2.08.2012

On being pregnant

My heart skipped a beat. "Um, what did you say?" I asked my OB to repeat herself.

"I'll see you in two weeks," she repeated.  I thought that's what she had said. "You are in your third trimester now, Laura" she said smiling. 

Oh.  So now we're on to two week appointments instead of four week appointments.  Baby's official due date is only two and a half months away. How did that happen? (Pregnant) moms with older children, did you find that this happened to you too? You kept telling your kids that even though they're so excited to meet the baby, he won't actually be here for a very long time? Then all of the sudden it was a very short time?

Upon hearing this news I did the obvious- I drove straight to Massage Heights and scheduled the 90 minute maternity massage that Kent had bought me for Christmas.  No way was I going to chance that puppy going to waste. :) I had been saving it until the very end of my pregnancy, figuring I'd appreciate it most the farther along I was.  One of my girlfriends had her baby last week and even though I am not quite 30 weeks along, seeing her baby made me feel like my baby is coming.  Soon.

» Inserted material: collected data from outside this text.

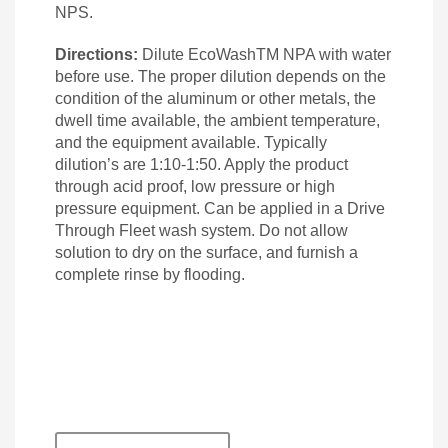
NPS.
Directions:
Dilute EcoWashTM NPA with water
before use. The proper dilution depends on the
condition of the aluminum or other metals, the
dwell time available, the ambient temperature,
and the equipment available. Typically
dilution’s are 1:10-1:50. Apply the product
through acid proof, low pressure or high
pressure equipment. Can be applied in a Drive
Through Fleet wash system. Do not allow
solution to dry on the surface, and furnish a
complete rinse by flooding.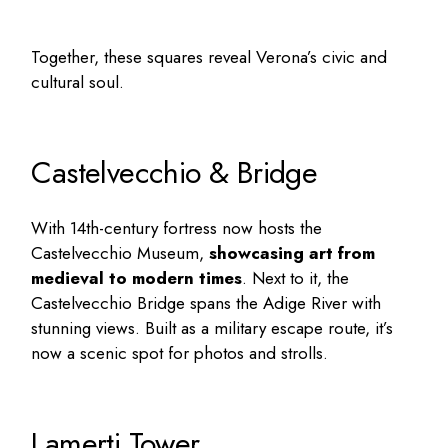
Together, these squares reveal Verona’s civic and
cultural soul.
Castelvecchio & Bridge
With 14th-century fortress now hosts the
Castelvecchio Museum,
showcasing art from
medieval to modern times
. Next to it, the
Castelvecchio Bridge spans the Adige River with
stunning views. Built as a military escape route, it’s
now a scenic spot for photos and strolls.
Lamerti Tower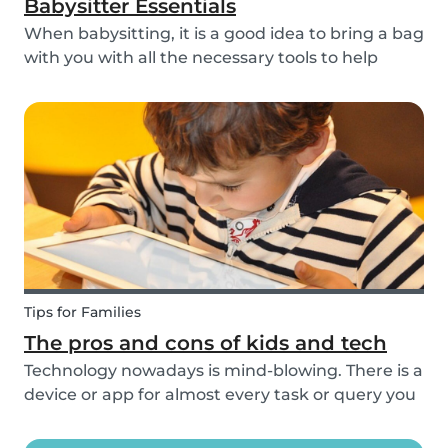
Babysitter Essentials
When babysitting, it is a good idea to bring a bag
with you with all the necessary tools to help
overcome any emergencies you may be faced
with. Expect the unexpected! It is also a good
idea to be prepared with games etc to keep
small ch...
Tips for Families
The pros and cons of kids and tech
Technology nowadays is mind-blowing. There is a
device or app for almost every task or query you
want to know more about. Our generation is so
reliant on technology. Should our children be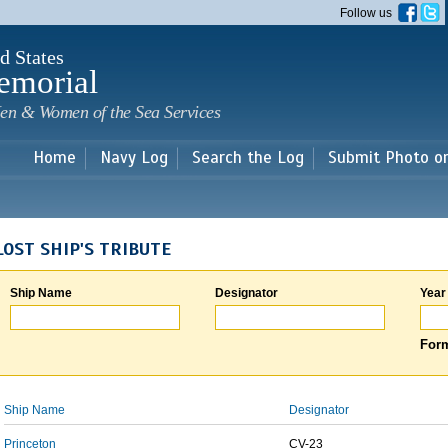
Skip to
Follow us
main
content
d States
emorial
en & Women of the Sea Services
Home
Navy Log
Search the Log
Submit Photo o
LOST SHIP'S TRIBUTE
Ship Name
Designator
Year
Form
Ship Name
Designator
Princeton
CV-23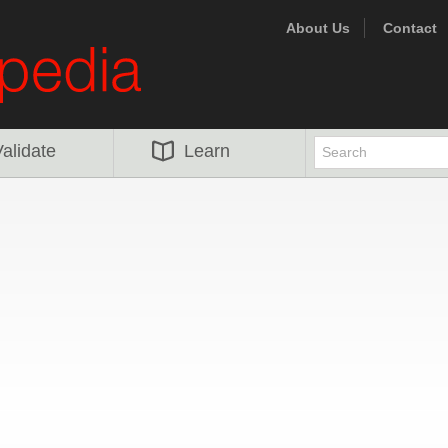
About Us
Contact
alidate
Learn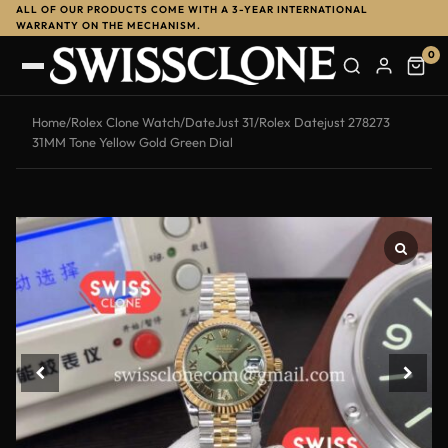
ALL OF OUR PRODUCTS COME WITH A 3-YEAR INTERNATIONAL
WARRANTY ON THE MECHANISM.
0
Home
/
Rolex Clone Watch
/
DateJust 31
/
Rolex Datejust 278273
31MM Tone Yellow Gold Green Dial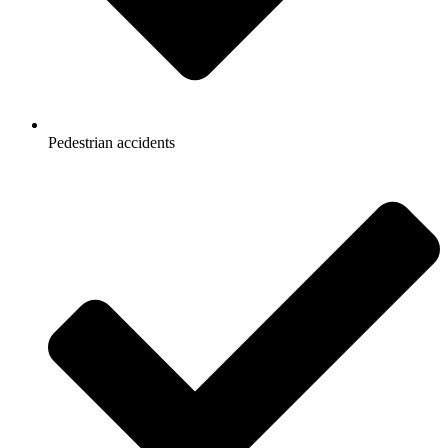
Pedestrian accidents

I should have paid more attention because there are some definite signs it's getting closer.  For example, I've started chewing ice. I was looking at Kylee's baby book the other day and there was a section for "mom ate...." and I had written "crushed ice". Lately I've had no appetite but have been chomping ice like it's my job.

This pregnancy is so different than my first two because Kael and Kylee are old enough to "get" it.  They're also old enough to keep me too busy to let myself be consumed with all things relating to pregnancy/baby. (Because you know I could lose myself on Pinterest looking at cute baby photo ideas, ways to decorate baby's room...oh how I love thinking about all this stuff again!) It is such a blessing going through this pregnancy and having them constantly feeling my belly, talking to my belly, and things like that.  There's a saying about shared grief is half the grief but shared joy is double the joy (I'm not sure that's an exact quote...) but I feel like this pregnancy is quadruple the joy.  It's not just Kent and I that get to be excited- we have Kael and Kylee to be excited with us. 

Years ago I would have guessed that I would have three children, all about two to three years apart.  I didn't plan for this one to be four and a half years younger, but God did.  And I'm so glad I can see that now.  It was His timing, not mine, that was right.  Just exactly, perfectly, right.

Baby we are getting so excited and ready to meet you!
 I find myself daydreaming about what he'll look like, what his personality will be like, what he'll be interested in.  *Sigh.  There's lots to do before he gets here, but I know it will all get done. I've realized that some of the details I thought were so important the first two times around were just that...details.